In today’s digital era, there is a growing demand for human behavior recognition across diverse domains including security [1], healthcare [2], virtual reality [3], transportation [4], and beyond. Human skeleton behavior recognition, a vital area within computer vision and pattern recognition, seeks to identify various actions or behaviors performed by individuals by analyzing the motion patterns of key points on the human body. However, achieving precise human skeleton behavior recognition remains challenging due to the intricate and varied nature of human skeleton data, as well as the complexities involved in understanding action semantics.

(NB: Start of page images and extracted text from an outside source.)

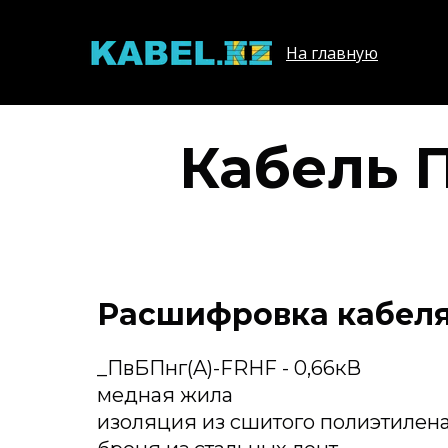
На главную
Кабель П
Расшифровка кабеля 
_ПвБПнг(A)-FRHF - 0,66кВ
медная жила
изоляция из сшитого полиэтилен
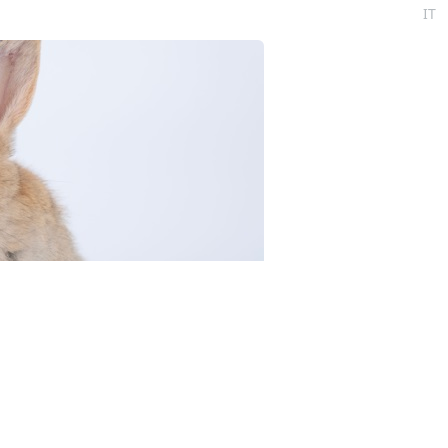
IT
3RF.com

Traditional methods for human skeleton behavior recognition typically rely on handcrafted feature extractors and classifiers, which are limited by the expressiveness and generalization ability of the features. In recent years, with advancements in deep learning techniques, skeleton-based approaches [5,6,7] have emerged, leveraging graph convolutional models to represent the spatiotemporal features of skeleton joints and bones. Graph convolutional networks (GCNs) effectively exploit spatial and temporal relationships among human joints, thereby enhancing the feature representation capability of skeleton data. However, skeleton-based methods face constraints due to the absence of texture and appearance features. In datasets like NTU RGB + D 60 [8], where there are pairs of actions with similar skeletal motions such as “writing” and “typing”, “reading” and “writing”, or “putting on shoes” and “taking off shoes”, distinguishing between them using skeleton-based methods becomes challenging.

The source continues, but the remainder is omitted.